Distributed Data Parallel (DDP) is the foundation of all large-scale training. Each GPU has a complete copy of the model and processes a different mini-batch. After the backward pass, gradients must be synchronized so all GPUs have identical gradient values before the optimizer step. The synchronization method — bucket-based all-reduce overlapped with the backward pass — determines whether distributed training scales efficiently or collapses under communication overhead.

Why DDP Exists

Single-GPU training is limited by memory and throughput. A 7B parameter model with FP32 gradients and AdamW optimizer states needs roughly 120 GB — already exceeding a single H100’s 80 GB HBM3. Even if it fits, training on billions of tokens at batch size 1 would take months.
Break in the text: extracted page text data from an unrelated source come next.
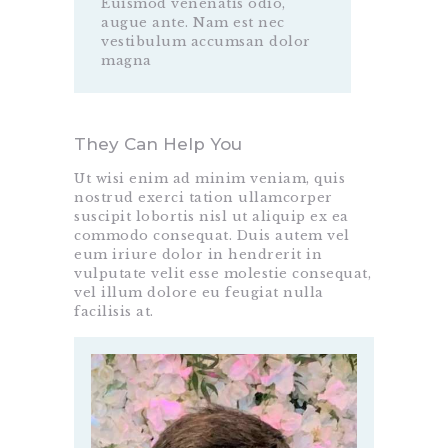
Euismod venenatis odio,
augue ante. Nam est nec
vestibulum accumsan dolor
magna
They Can Help You
Ut wisi enim ad minim veniam, quis
nostrud exerci tation ullamcorper
suscipit lobortis nisl ut aliquip ex ea
commodo consequat. Duis autem vel
eum iriure dolor in hendrerit in
vulputate velit esse molestie consequat,
vel illum dolore eu feugiat nulla
facilisis at.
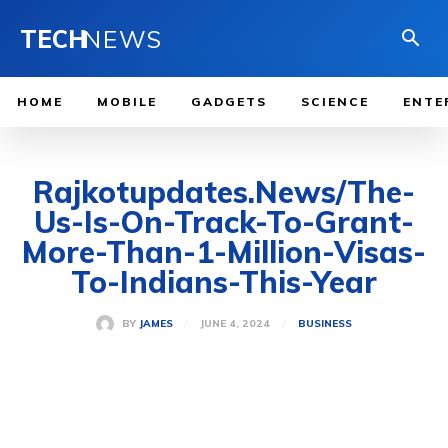
TECH
NEWS
HOME
MOBILE
GADGETS
SCIENCE
ENTE
Rajkotupdates.News/The-
Us-Is-On-Track-To-Grant-
More-Than-1-Million-Visas-
To-Indians-This-Year
JUNE 4, 2024
BY
JAMES
BUSINESS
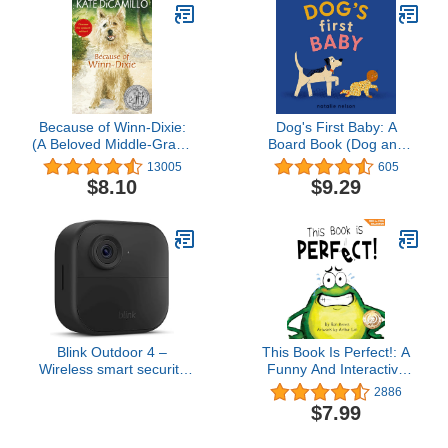
Because of Winn-Dixie:
Dog's First Baby: A
(A Beloved Middle-Grade
Board Book (Dog and
Classic About Friendship,
Cat's First)
13005
605
Family, and a Dog That
$8.10
$9.29
Changes Everything -
For Kids Ages 9-12 in
Grades 4-7)
Blink Outdoor 4 –
This Book Is Perfect!: A
Wireless smart security
Funny And Interactive
camera, two-year battery
Story For Kids (Finn the
2886
life, two-way talk.
Frog Collection®)
$7.99
Required Sync Module
not included – Add-on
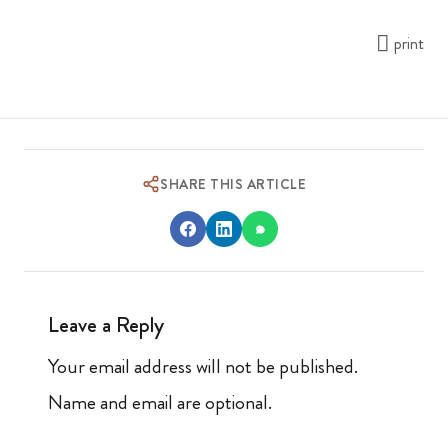
print
SHARE THIS ARTICLE
Leave a Reply
Your email address will not be published.
Name and email are optional.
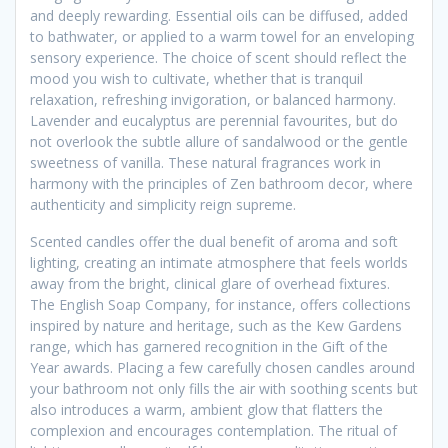
and deeply rewarding. Essential oils can be diffused, added
to bathwater, or applied to a warm towel for an enveloping
sensory experience. The choice of scent should reflect the
mood you wish to cultivate, whether that is tranquil
relaxation, refreshing invigoration, or balanced harmony.
Lavender and eucalyptus are perennial favourites, but do
not overlook the subtle allure of sandalwood or the gentle
sweetness of vanilla. These natural fragrances work in
harmony with the principles of Zen bathroom decor, where
authenticity and simplicity reign supreme.
Scented candles offer the dual benefit of aroma and soft
lighting, creating an intimate atmosphere that feels worlds
away from the bright, clinical glare of overhead fixtures.
The English Soap Company, for instance, offers collections
inspired by nature and heritage, such as the Kew Gardens
range, which has garnered recognition in the Gift of the
Year awards. Placing a few carefully chosen candles around
your bathroom not only fills the air with soothing scents but
also introduces a warm, ambient glow that flatters the
complexion and encourages contemplation. The ritual of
DDP solves the throughput problem: N GPUs process N mini-batches in parallel, producing N gradient sets. Average them, and mathematically it’s identical to processing a batch N times larger on a single GPU. The global batch size scales linearly with GPU count while per-GPU computation stays constant.

The mathematical guarantee: for loss function $L$ and data batches $B_1, ..., B_N$ :

$\nabla L_{\text{global}} = \frac{1}{N} \sum_{i=1}^{N} \nabla L(B_i) = \nabla L\left(\bigcup_{i=1}^{N} B_i\right)$

This equality holds exactly — DDP introduces zero approximation error. The only question is how fast you can average the gradients.

Ring All-Reduce

The standard gradient synchronization algorithm: arrange N GPUs in a logical ring. The all-reduce computes the element-wise average of N tensors so every GPU ends up with the same result.

The ring algorithm proceeds in two phases:

Phase 1 — Reduce-Scatter ( $N-1$ steps): Each GPU divides its gradient tensor into N chunks. In each step, every GPU sends one chunk to its right neighbor and receives one chunk from its left neighbor. The received chunk is accumulated (summed) with the local chunk. After $N-1$ steps, each GPU holds the complete sum for one chunk.

Phase 2 — All-Gather ( $N-1$ steps): Each GPU broadcasts its fully-reduced chunk around the ring. After $N-1$ steps, every GPU has all N chunks, each containing the complete sum.

Total steps: $2(N-1)$ . Communication volume per GPU:

$V = 2 \times \frac{N-1}{N} \times |\text{params}| \times \text{bytes\_per\_param}$

The critical insight: volume per GPU is nearly independent of N. As $N \to \infty$ , $\frac{N-1}{N} \to 1$ , so each GPU sends approximately $2 \times |\text{params}| \times \text{bytes\_per\_param}$ regardless of cluster size. This is why ring all-reduce scales.

import torch
import torch.distributed as dist

def ring_all_reduce(tensor, world_size, rank):
    """
    Ring all-reduce implementation (educational — use NCCL in practice).

    Args:
        tensor: local gradient tensor to reduce
        world_size: total number of GPUs
        rank: this GPU's rank (0 to world_size-1)
    """
    # Split tensor into world_size chunks
    chunks = list(tensor.chunk(world_size))

    left_neighbor = (rank - 1) % world_size
    right_neighbor = (rank + 1) % world_size

    # Phase 1: Reduce-Scatter
    # After this phase, chunks[rank] on each GPU contains the global sum for that chunk
    send_buf = torch.empty_like(chunks[0])
    recv_buf = torch.empty_like(chunks[0])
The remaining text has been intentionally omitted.